Allerhöchste Zeit also, solch einem Genie am Ball eine ausführliche deutsche Biographie zu widmen. Und wer wäre dafür besser geeignet als Dietrich Schulze-Marmeling, der Grandseigneur des deutschen Fußball-Journalismus? Auf gut 250 Seiten versucht Schulze-Marmeling uns den Fußballer und Menschen George Best näher zu bringen. In "George Best. Der ungezähmte Fußballer" erfahren wir, warum Best der "fünfte Beatle" genannt, sein Leben neben dem Fußball vor allem vom Alkohol geprägt und er zum Liebling der Massen wurde.

Nachtclubs anstatt Kirchen

Interessant ist die Biografie, weil Schulze-Marmeling zwar auf die Alkohol-Problematik eingeht, im Vordergrund jedoch die fußballerischen Fähigkeiten stehen. Dazu erklärt der Autor parallel zum Leben des Fußball-Genies die politischen Auseinandersetzungen seiner Heimat, von Belfast in Nordirland, den Troubles. Er zeigt auf, wie verworren die Lage dort war und wie unversöhnlich sich Katholiken und Protestanten jahrelang in dem kleinen Land gegenüberstanden. Einig ist man sich nur bei George Best: Er ist ein Idol über Konfessionsgrenzen hinaus. Doch die politische Dimension interessierte Best nicht, wie eine seiner Schwester sagte.

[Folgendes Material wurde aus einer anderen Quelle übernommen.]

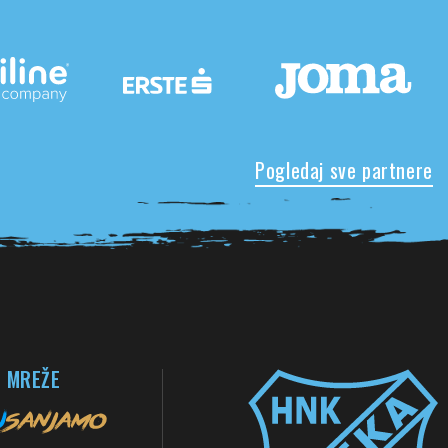
Pogledaj sve partnere
 MREŽE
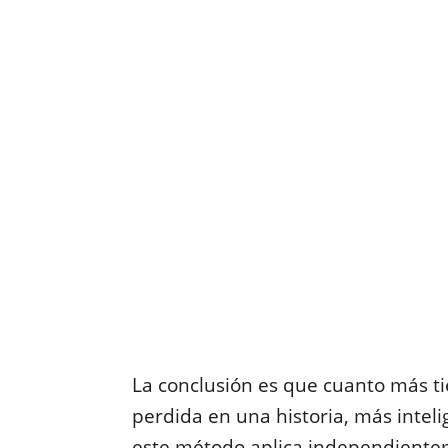
La conclusión es que cuanto más t
perdida en una historia, más intel
este método aplica independientem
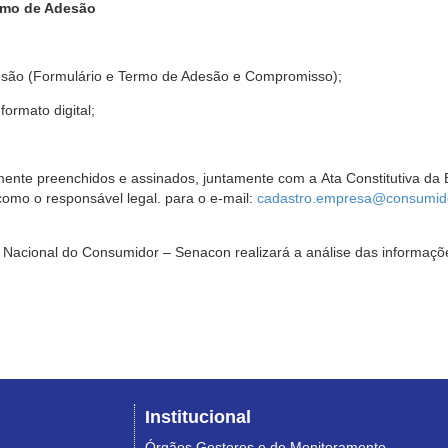
rmo de Adesão
são (Formulário e Termo de Adesão e Compromisso);
ormato digital;
ente preenchidos e assinados, juntamente com a Ata Constitutiva da 
omo o responsável legal. para o e-mail:
cadastro.empresa@consumido
Nacional do Consumidor – Senacon realizará a análise das informaçõe
Institucional
Órgãos Gestores e de Monitoramento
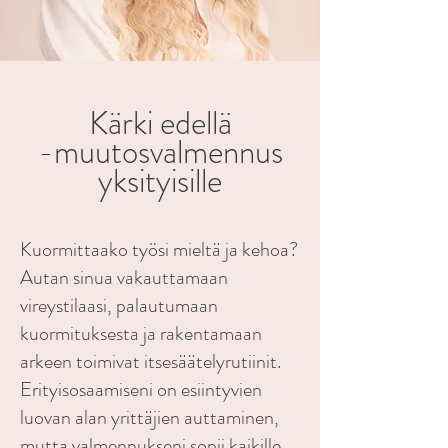
Kärki edellä
-muutosvalmennus
yksityisille
Kuormittaako työsi mieltä ja kehoa?
Autan sinua vakauttamaan
vireystilaasi, palautumaan
kuormituksesta ja rakentamaan
arkeen toimivat itsesäätelyrutiinit.
Erityisosaamiseni on esiintyvien
luovan alan yrittäjien auttaminen,
mutta valmennukseni sopii kaikille,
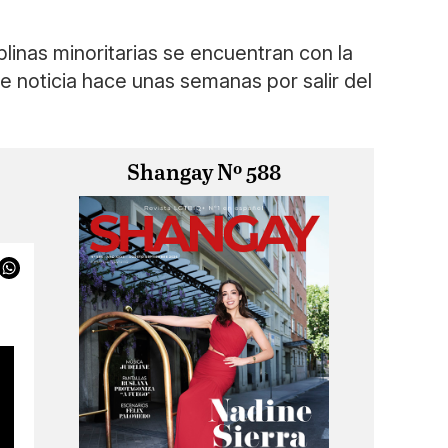
linas minoritarias se encuentran con la
ue noticia hace unas semanas por salir del
Shangay Nº 588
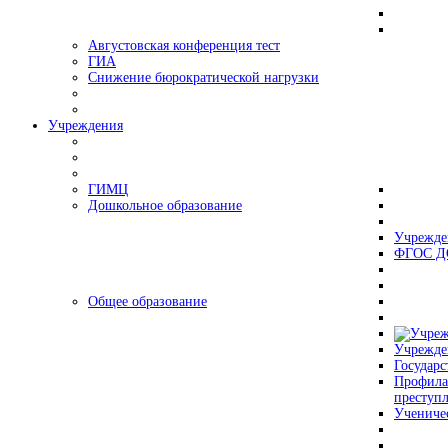
Августовская конференция тест
ГИА
Снижение бюрократической нагрузки
Учреждения
ГИМЦ
Дошкольное образование
Учрежде
ФГОС Д
Общее образование
Учрежде
Государс
Профила
преступ
Учениче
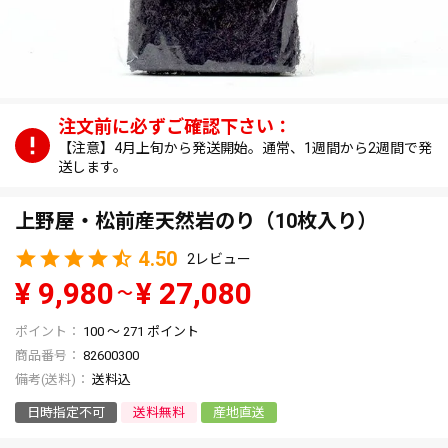
【注意】4月上旬から発送開始。通常、1週間から2週間で発
送します。
上野屋・松前産天然岩のり（10枚入り）
4.50
2
¥
9,980
¥
27,080
〜
100
〜
271
ポイント
商品番号
82600300
送料込
日時指定不可
送料無料
産地直送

Schulze-Marmeling zeigt parallel Biographien prominenter Nordiren auf, um so Bests Karriere einzuordnen. Der Autor geht dabei chronologisch vor, pickt sich interessante Episoden heraus. Als Leitfaden dienen dabei die Spielzeiten der Fußballklubs von Best. Schulze-Marmeling zeichnet so das kurze, aber pralle Leben von "Bestie" gut nach: Seine Ausschweifungen in den Swinging Sixties, das Verhältnis zur Manchester-United-Trainerlegende Matt Busby, seine Verbindung zum nordirischen Konflikt und natürlich sein Alkoholproblem.

Ein Tempodribbler - auf dem Platz, wie auch im Leben

Bemerkenswert sind vor allem das Vorwort und der Epilog, in denen Schulze-Marmeling darauf eingeht, dass Best genau das Element des Spiels war, das heute vielen Mannschaften fehlt. Damit schlägt er den Bogen zum heutigen Fußball, was insbesondere für jüngere Leser interessant sein könnte. Seine These: Das Anarchische, das Individuelle geht vielen Teams heute ab. Denn "das Spiel benötigt nicht nur Soldaten und glatt gebügelte Akademie-Absolventen, die brav den diktierten und einstudierten Laufwegen folgen. Das Spiel benötigt Individualisten. Spieler, die mit einem Schuss Eigensinn die gegnerische Ordnung zum Einsturz bringen, indem sie die eigene für einen Moment ignorieren. Spieler, die auch mal ohne Netz und doppelten Boden und ohne Absicherung durch das System mal etwas wagen."

Best war so: Die pure Lust am Spiel war sein Antrieb. Die konnte und wollte er nie einem Kollektiv opfern oder sich unterordnen. Wenn seine Mannschaft von ihm profitierte: gut. Falls nicht, auch gut. Damit würde er heute sicher bei vielen Trainern anecken. Doch gleichzeitig würde er eben perfekt ins heutige Anforderungsprofil passen, zum Beispiel als Spieler für den Trainer-Guru Pep Guardiola. Best war von kleiner Statur, mit einer überragender Technik gesegnet, spielte Gegenpressing, war offensiv variabel einsetzbar. Ob Guardiola es allerdings tolerieren würde, dass ein Spieler nicht zum Training kommt oder in angetrunkenem Zustand?

Erster Popstar des Fußballs

Seine alles überragenden fußballerischen Fähigkeiten wurden im negativen Sinn darin gespiegelt, dass er nicht im Ansatz fähig war, privat ein geordnetes Leben zu führen. Auch weil Best wie ein Popstar lebte. So wurde er nach seinem Durchbruch in der ersten Mannschaft von Manchester United zum Epizentrum des Partylebens von Manchester. Später besaß er eine eigene Boutique, schwänzte Trainings, hatte Affären mit zahlreichen Misses, wurde verurteilt wegen Körperverletzung, bei Klubs immer wieder rausgeschmissen, fiel mit Trunkenheit am Steuer auf, wurde wegen Diebstahls verhaftet, trank trotz Leberschadens, war wohl depressiv und "ließ Mädels aus aller Welt einfliegen", nur um zu beweisen, dass er es konnte.

George Best genoss sein Leben in vollen Zügen. Ohne Bedauern. Deswegen wird er vielen immer in Erinnerung bleiben. Und weil er ein alles überragender Fußballer war.